# How does the zap test detect lye (vs pH)?



## JayJay (Apr 8, 2015)

Hi There-- I'm a beginner (I like to lead with that so people forgive my lack of understanding) 

My question is about a theme I've in some threads regarding pH testing methods versus lye testing.  There seems to be a consensus that zap testing is a test of excess lye remaining in a soap, rather than a way to test pH.  Did I get that right?  If so, how is this the case?  Isn't the zap from soap the same zap that we get from batteries? Battery zap is due to alkalinity, right? 

I thought that lye pushes the pH range so high that it zaps. Is this wrong?

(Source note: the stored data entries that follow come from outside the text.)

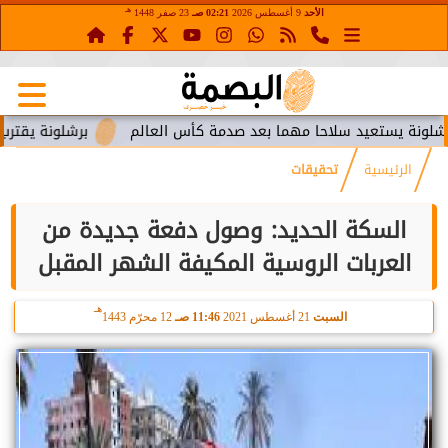
هـ
الأحد
9 أغسطس 2026
02:21 صـ
23 صفر 1448
تعيد سلاحا مهما بعد صدمة كأس العالم
برشلونة يقترب من استعا
الرئيسية
تحقيقات
السكة الحديد: وصول دفعة جديدة من
العربات الروسية المكيفة الشهر المقبل
هـ
السبت
21 أغسطس 2021
11:46 صـ
12 محرّم 1443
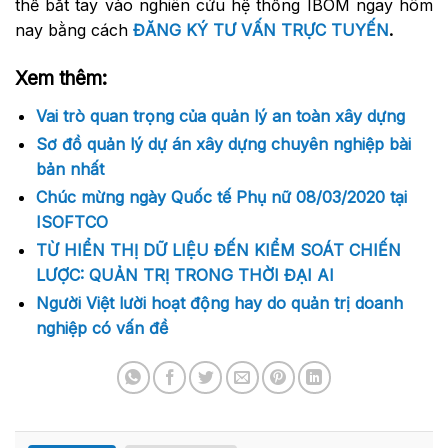
thể bắt tay vào nghiên cứu hệ thống IBOM ngay hôm
nay bằng cách
ĐĂNG KÝ TƯ VẤN TRỰC TUYẾN
.
Xem thêm:
Vai trò quan trọng của quản lý an toàn xây dựng
Sơ đồ quản lý dự án xây dựng chuyên nghiệp bài
bản nhất
Chúc mừng ngày Quốc tế Phụ nữ 08/03/2020 tại
ISOFTCO
TỪ HIỂN THỊ DỮ LIỆU ĐẾN KIỂM SOÁT CHIẾN
LƯỢC: QUẢN TRỊ TRONG THỜI ĐẠI AI
Người Việt lười hoạt động hay do quản trị doanh
nghiệp có vấn đề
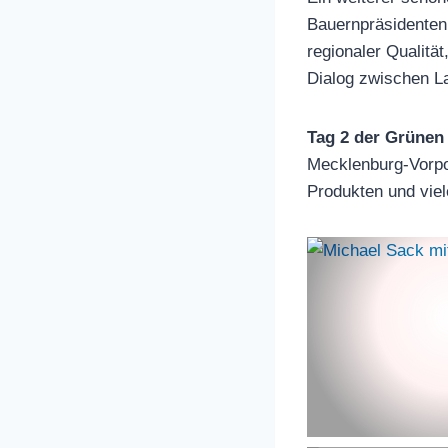
Bauernpräsidente
regionaler Qualitä
Dialog zwischen La
Tag 2 der Grünen
Mecklenburg-Vorpom
Produkten und vie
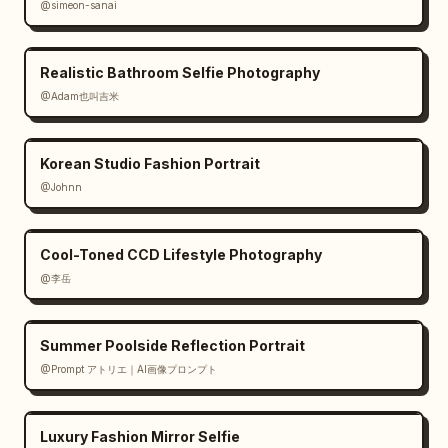
@simeon-sanai
Realistic Bathroom Selfie Photography
@Adam也叫吉米
Korean Studio Fashion Portrait
@Johnn
Cool-Toned CCD Lifestyle Photography
@李岳
Summer Poolside Reflection Portrait
@Prompt アトリエ｜AI画像プロンプト
Luxury Fashion Mirror Selfie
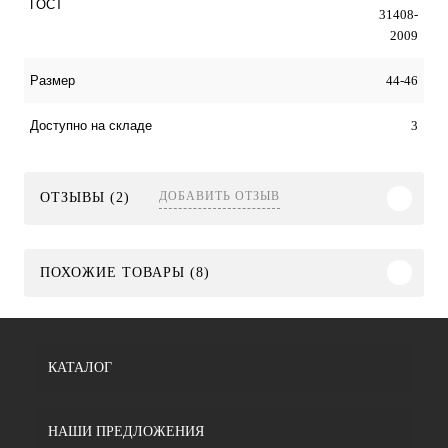
ГОСТ
31408-
2009
44-46
Размер
3
Доступно на складе
ДОБАВИТЬ ОТЗЫВ
ОТЗЫВЫ (2)
ПОХОЖИЕ ТОВАРЫ (8)
КАТАЛОГ
НАШИ ПРЕДЛОЖЕНИЯ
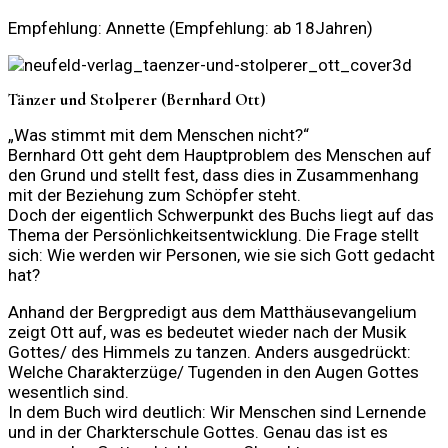
Empfehlung: Annette (Empfehlung: ab 18Jahren)
Tänzer und Stolperer (Bernhard Ott)
„Was stimmt mit dem Menschen nicht?“
Bernhard Ott geht dem Hauptproblem des Menschen auf
den Grund und stellt fest, dass dies in Zusammenhang
mit der Beziehung zum Schöpfer steht.
Doch der eigentlich Schwerpunkt des Buchs liegt auf das
Thema der Persönlichkeitsentwicklung. Die Frage stellt
sich: Wie werden wir Personen, wie sie sich Gott gedacht
hat?
Anhand der Bergpredigt aus dem Matthäusevangelium
zeigt Ott auf, was es bedeutet wieder nach der Musik
Gottes/ des Himmels zu tanzen. Anders ausgedrückt:
Welche Charakterzüge/ Tugenden in den Augen Gottes
wesentlich sind.
In dem Buch wird deutlich: Wir Menschen sind Lernende
und in der Charkterschule Gottes. Genau das ist es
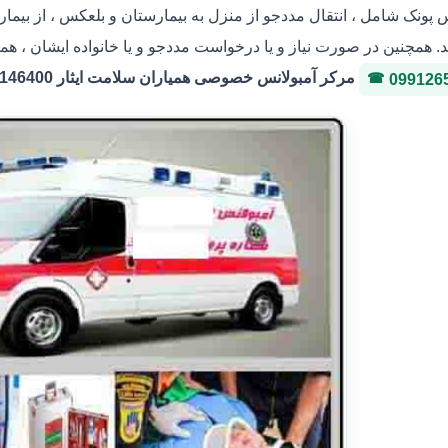
س پونک شامل ، انتقال مددجو از منزل به بیمارستان و بلعکس ، از بیما
. همچنین در صورت نیاز و یا درخواست مددجو و یا خانواده ایشان ، هما
مرکر آمبولانس خصوصی همیاران سلامت ایثار 36146400 شماره پروانه 3-323036
099126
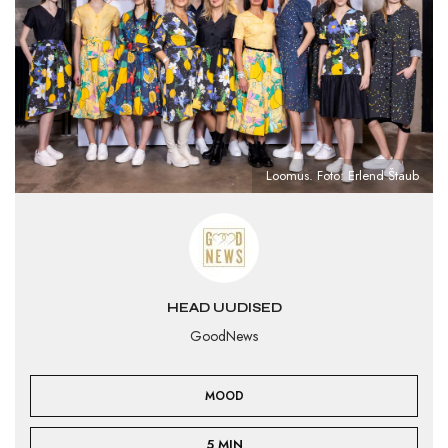
Loomus. Foto: Erlend Štaub
HEAD UUDISED
GoodNews
MOOD
5 MIN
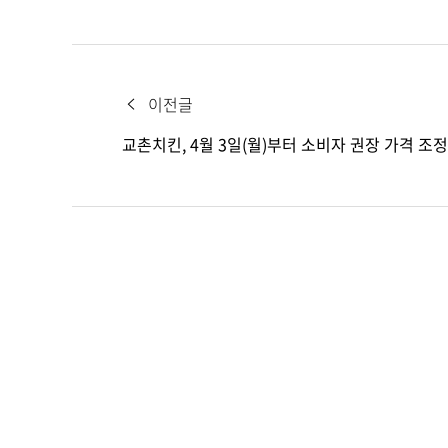
이전글
교촌치킨, 4월 3일(월)부터 소비자 권장 가격 조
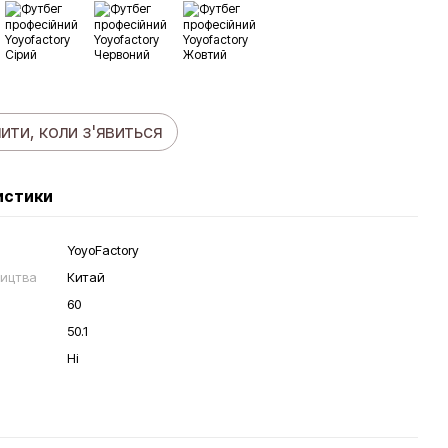
ити, коли з'явиться
истики
YoyoFactory
ництва
Китай
60
50.1
Ні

I'm no chemist. I remember VERY little chemistry from the classes that I took in school. And I have been making some for just a little while.  So if anyone can chime in and help, I would appreciate it.


----------



## zolveria (Apr 8, 2015)

Some one Correct me if I am wrong. 

This is how I can explain it. when you taste soap it should have a soap sweet taste. well to me it is sweet. I like the soap taste.
When it is not done. It will taste like a 9 volt battery taste when you stick against your tongue.  Hope that helps.

My suggestion is. when you cut your soap after sapon has been reached. save a scrap for yourself.  use this to cut slither and taste them with the tip of your tongue normally sapon is reached after 24h. the curing is to harden the soap so that it is at its fullest potential when it come in contact with water. IE it would last longer.


----------



## jules92207 (Apr 8, 2015)

I describe zap like pop rocks. Its a slight shock, it's intensity depends on the potency of lye left in your soap. You can have lye crystals, lye weepy water, etc. If you are going to zap test I would be near a water source to rinse quickly after if you get a zap.


----------



## zolveria (Apr 8, 2015)

perhaps i have never gotten zapped... aww shucks.. alls well in soap and lye


----------



## Susie (Apr 8, 2015)

Zap is a sensation, not a taste.  All it tells you is safe or not safe.  Does it still have excess lye that will harm skin if used?  But, at the end of the day, that is exactly what I need to know before shipping soap off to family.  I zap test, and let others obsess about pH.

ETA-Please note that zap does no permanent harm to your tongue.  It does not poison you.  It does not harm you in any way.  It just gives you a brief jolt that says it needs more time.  That is all.


----------



## The Efficacious Gentleman (Apr 9, 2015)

Aye, I have done more damage eating something that was too hot and burning my mouth than I have ever had from zap testing - and I've had a fair few zaps, a lot of them hefty ones 

The zap test measures EXCESS alkalinity while the pH tests measure how alkaline something is. Every soap will have a certain pH rating (always more than 7, no matter what some might think) but it will vary from recipe to recipe so unless you benchmark each recipe you make, the pH is not an ideal way of measuring safety. 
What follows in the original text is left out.